2. Second Embodiment
[0056] A surgical navigation system of a second embodiment will be
described.
[0057] In the second embodiment, by using a medical image in which
medical image space coordinates and real space coordinates have
already been superimposed and a surgical field image, the sulcus
patterns of the surgical field image and the medical image are
compared in real time during the surgical operation, and the
medical image is updated (deformed) according to an anatomical
structure of the patient acquired from the surgical field
image.
[0058] That is, the surgical navigation system according to the
second embodiment receives a captured preoperative image of a brain
of a patient before a surgical operation to extract sulcus patterns
included in the preoperative image, while receiving a surgical
field image from a surgical field image capturing device that
captures the surgical field image of the brain of the patient
during the surgical operation to extract the sulcus patterns
included in the surgical field image. The surgical navigation
system according to the second embodiment then extracts, from a
plurality of ranges in the preoperative image, a range including
sulcus patterns that best match the sulcus patterns of the surgical
field image, and deforms the preoperative image (in the depth
direction) to match the range with the surgical field image. The
surgical navigation system according to the second embodiment
displays the deformed preoperative image on the connected display
device.
2-1. Configuration
[0059] As shown in FIG. 6, the configuration of the second
embodiment is different from that of the first embodiment in that
the information acquisition and processing unit 4 includes an image
deformation unit 305 that deforms an image. Further, the matching
unit 302 is different from that of the first embodiment in that a
displacement vector calculation unit 1302 is provided instead of
the conversion vector calculation unit 302b, and a brain shift
calculation unit 302c is further provided.
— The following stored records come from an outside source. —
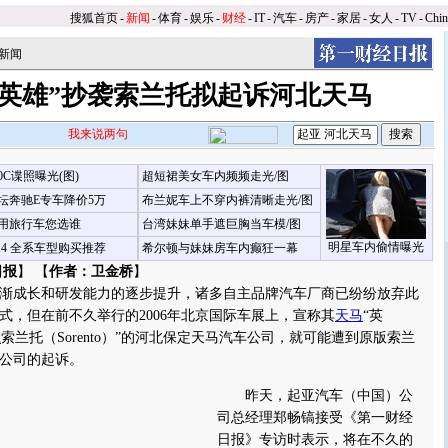
搜狐首页
-
新闻
-
体育
-
娱乐
-
财经
-
IT
-
汽车
-
房产
-
家居
-
女人
-
TV
-
Chi
新闻
“英雄”抄袭索兰托拟起诉河北天马
我来说两句
00C谍照曝光(图)
超短裙美女车内频频走光/图
坛奔驰E专车降价5万
布兰妮车上不穿内裤清晰走光/图
用旅行车您选谁
台湾妹妹单手遮巨胸当车模/图
明星车内偷情曝光
X4 全系车型购买推荐
希尔顿与妹妹房车内癫狂一幕
日报
】 【
作者：卫金桥
】
成长和研发能力的逐步提升，诸多自主品牌汽车厂商已纷纷放弃此
式，但在前不久举行的2006年北京国际车展上，宣称其
天马
“英
亚
索兰托（Sorento）”的河北保定天马汽车公司，就可能遭到原版索兰
公司的起诉。
昨天，起亚汽车（中国）公
司总经理郑畅镐接受《第一财经
日报》专访时表示，将在不久的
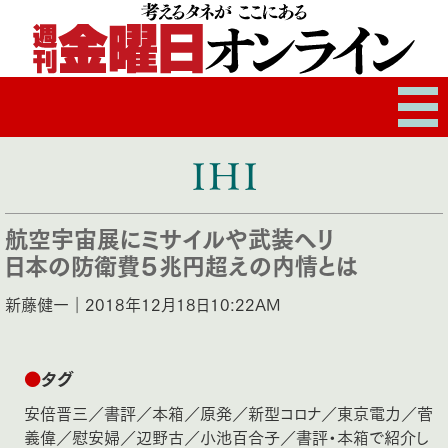
ＩＨＩ
航空宇宙展にミサイルや武装ヘリ
日本の防衛費５兆円超えの内情とは
新藤健一｜2018年12月18日10:22AM
●
タグ
安倍晋三
／
書評
／
本箱
／
原発
／
新型コロナ
／
東京電力
／
菅
義偉
／
慰安婦
／
辺野古
／
小池百合子
／
書評・本箱で紹介し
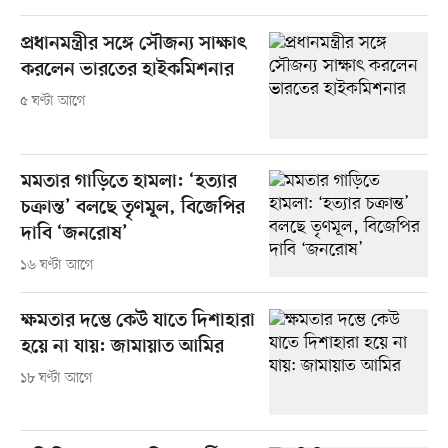
প্রধানমন্ত্রীর সঙ্গে সৌজন্য সাক্ষাৎ
করলেন ভারতের হাইকমিশনার
৫ ঘণ্টা আগে
মমতার গাড়িতে হামলা: ‘হত্যার
চক্রান্ত’ বলছে তৃণমূল, বিজেপির
দাবি ‘জনরোষ’
১৬ ঘণ্টা আগে
ক্ষমতার দম্ভে কেউ যাতে দিশাহারা
হয়ে না যায়: জামায়াত আমির
১৮ ঘণ্টা আগে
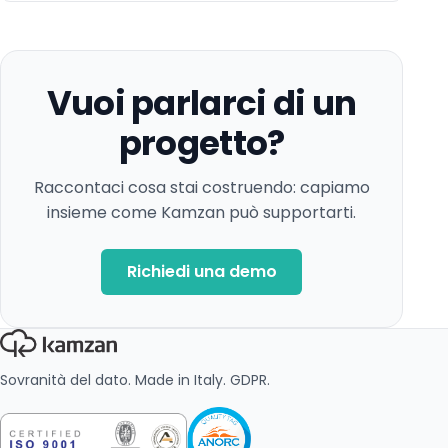
Vuoi parlarci di un
progetto?
Raccontaci cosa stai costruendo: capiamo
insieme come Kamzan può supportarti.
Richiedi una demo
Sovranità del dato. Made in Italy. GDPR.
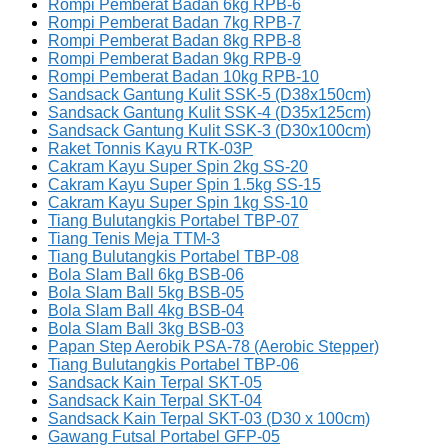
Rompi Pemberat Badan 6kg RPB-6
Rompi Pemberat Badan 7kg RPB-7
Rompi Pemberat Badan 8kg RPB-8
Rompi Pemberat Badan 9kg RPB-9
Rompi Pemberat Badan 10kg RPB-10
Sandsack Gantung Kulit SSK-5 (D38x150cm)
Sandsack Gantung Kulit SSK-4 (D35x125cm)
Sandsack Gantung Kulit SSK-3 (D30x100cm)
Raket Tonnis Kayu RTK-03P
Cakram Kayu Super Spin 2kg SS-20
Cakram Kayu Super Spin 1.5kg SS-15
Cakram Kayu Super Spin 1kg SS-10
Tiang Bulutangkis Portabel TBP-07
Tiang Tenis Meja TTM-3
Tiang Bulutangkis Portabel TBP-08
Bola Slam Ball 6kg BSB-06
Bola Slam Ball 5kg BSB-05
Bola Slam Ball 4kg BSB-04
Bola Slam Ball 3kg BSB-03
Papan Step Aerobik PSA-78 (Aerobic Stepper)
Tiang Bulutangkis Portabel TBP-06
Sandsack Kain Terpal SKT-05
Sandsack Kain Terpal SKT-04
Sandsack Kain Terpal SKT-03 (D30 x 100cm)
Gawang Futsal Portabel GFP-05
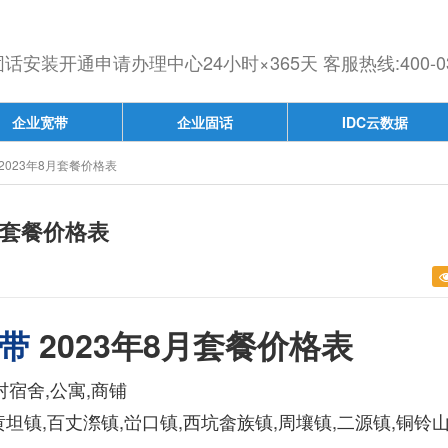
安装开通申请办理中心24小时×365天 客服热线:400-030
企业宽带
企业固话
IDC云数据
023年8月套餐价格表
月套餐价格表
带
2023年8月套餐价格表
宿舍,公寓,商铺
黄坦镇,百丈漈镇,峃口镇,西坑畲族镇,周壤镇,二源镇,铜铃山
Since the other
configurations are the same as those in the first embodiment, a
description thereof will be omitted.
2-2. Processing
[0060] Hereinafter, processing operation of each unit of the
information acquisition and processing unit 4 will be specifically
described with reference to a flow of FIG. 7.
(Step S501)
[0061] The medical image information acquisition unit 201 of the
information acquisition and processing unit 4 acquires the medical
image 51 in which the medical image space coordinates and the real
space coordinates have already been registered with each other from
the medical image acquisition device 11.
(Step S502)
[0062] The medical image information acquisition unit 201 acquires
the sulcus patterns on the medical image 51 in the same manner as
in step S402 of the first embodiment.
(Step S503)
[0063] The surgical instrument position detection device 12 detects
a surgical instrument position in the real space coordinates.
(Step S504)
[0064] The surgical field image acquisition unit 301 sequentially
acquires the surgical field images from the surgical field image
acquisition device (surgical microscope) 13 before and during the
surgical operation.
(Step S505)
[0065] The surgical field image acquisition unit 301 extracts the
sulcus patterns of the preoperative surgical field image, as in
step S404 of the first embodiment.
(Step S506)
[0066] The search unit 302a of the matching unit 302, as in step
S405 of the first embodiment, compares the sulcus patterns of the
medical image 51 extracted in step S502 with the sulcus patterns
(feature points) of the surgical field image 52 extracted in step
S505, and search for a range 53 of the medical image 51 that best
matches the sulcus patterns of the surgical field image 52.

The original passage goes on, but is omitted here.